The data:
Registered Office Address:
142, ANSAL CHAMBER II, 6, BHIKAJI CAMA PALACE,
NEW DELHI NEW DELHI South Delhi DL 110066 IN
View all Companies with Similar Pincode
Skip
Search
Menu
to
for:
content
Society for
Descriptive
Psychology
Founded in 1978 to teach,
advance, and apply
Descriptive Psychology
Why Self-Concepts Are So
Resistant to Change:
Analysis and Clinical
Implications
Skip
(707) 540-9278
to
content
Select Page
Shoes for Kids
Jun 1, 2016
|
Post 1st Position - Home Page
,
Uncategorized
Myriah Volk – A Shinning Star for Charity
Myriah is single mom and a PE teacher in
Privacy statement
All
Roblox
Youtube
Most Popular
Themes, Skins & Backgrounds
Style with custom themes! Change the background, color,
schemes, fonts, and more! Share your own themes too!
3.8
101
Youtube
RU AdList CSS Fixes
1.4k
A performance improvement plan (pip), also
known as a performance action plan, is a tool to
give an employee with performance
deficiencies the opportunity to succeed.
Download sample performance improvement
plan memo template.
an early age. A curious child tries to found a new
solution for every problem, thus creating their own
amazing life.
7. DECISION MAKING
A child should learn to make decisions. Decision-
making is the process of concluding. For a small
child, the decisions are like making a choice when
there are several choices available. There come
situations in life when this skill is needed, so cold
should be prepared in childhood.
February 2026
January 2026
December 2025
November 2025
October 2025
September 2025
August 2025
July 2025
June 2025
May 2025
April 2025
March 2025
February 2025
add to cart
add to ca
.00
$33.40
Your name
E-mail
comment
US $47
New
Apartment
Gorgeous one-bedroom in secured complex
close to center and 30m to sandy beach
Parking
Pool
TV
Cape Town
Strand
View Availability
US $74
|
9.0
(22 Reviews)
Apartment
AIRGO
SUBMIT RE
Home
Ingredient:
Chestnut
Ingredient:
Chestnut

What this task involves: Count of lines with "should": please work it out for the entries above and give the number by itself.

Answer below: 2